Discrete random variables

library(tidyverse)

## ── Attaching packages ─────────────────────────────────────── tidyverse 1.3.1 ──

## ✓ ggplot2 3.3.5     ✓ purrr   0.3.4
## ✓ tibble  3.1.4     ✓ dplyr   1.0.7
## ✓ tidyr   1.1.3     ✓ stringr 1.4.0
## ✓ readr   2.0.1     ✓ forcats 0.5.1

## ── Conflicts ────────────────────────────────────────── tidyverse_conflicts() ──
## x dplyr::filter() masks stats::filter()
## x dplyr::lag()    masks stats::lag()

Question 1

Consider throwing 2 six-sided dice.
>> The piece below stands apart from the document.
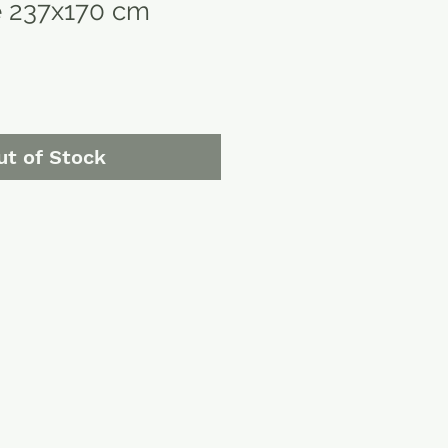
e 237x170 cm
ut of Stock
Using the expand_grid(), mutate(), group_by(), and summarise() functions, compute the probability distribution of the discrete random variable X=sum of the two faces.

experiment <- expand.grid( die1=1:6,
                           die2=1:6)
experiment <- experiment %>%
  mutate(prob = rep( 1/n(), n() )
    )
pd1 <- experiment %>%
    mutate(
        value = (die1 + die2)
    ) %>%
    group_by(value) %>%
    summarise(prob = sum(prob))
pd1

## # A tibble: 11 × 2
##    value   prob
##    <int>  <dbl>
##  1     2 0.0278
##  2     3 0.0556
##  3     4 0.0833
##  4     5 0.111 
##  5     6 0.139 
##  6     7 0.167 
##  7     8 0.139 
##  8     9 0.111 
##  9    10 0.0833
## 10    11 0.0556
## 11    12 0.0278

Check if the two requirements of probability functions are met:

Are all probabilities between 0 and 1?

all(pd1$prob >= 0)

## [1] TRUE

all(pd1$prob <= 1)

## [1] TRUE

Do the probabilities sum to 1?

sum(pd1$prob)

## [1] 1

Question 2

Plot the probability distribution of the random variable X = “sum of the faces of two dice” which you derived in the previous question.

ggplot(data = pd1) +
    geom_segment(aes(x = value, xend = value, y = 0, yend = prob)) +
    geom_point(aes(x = value, y = prob))

Comment on what the distribution tells us.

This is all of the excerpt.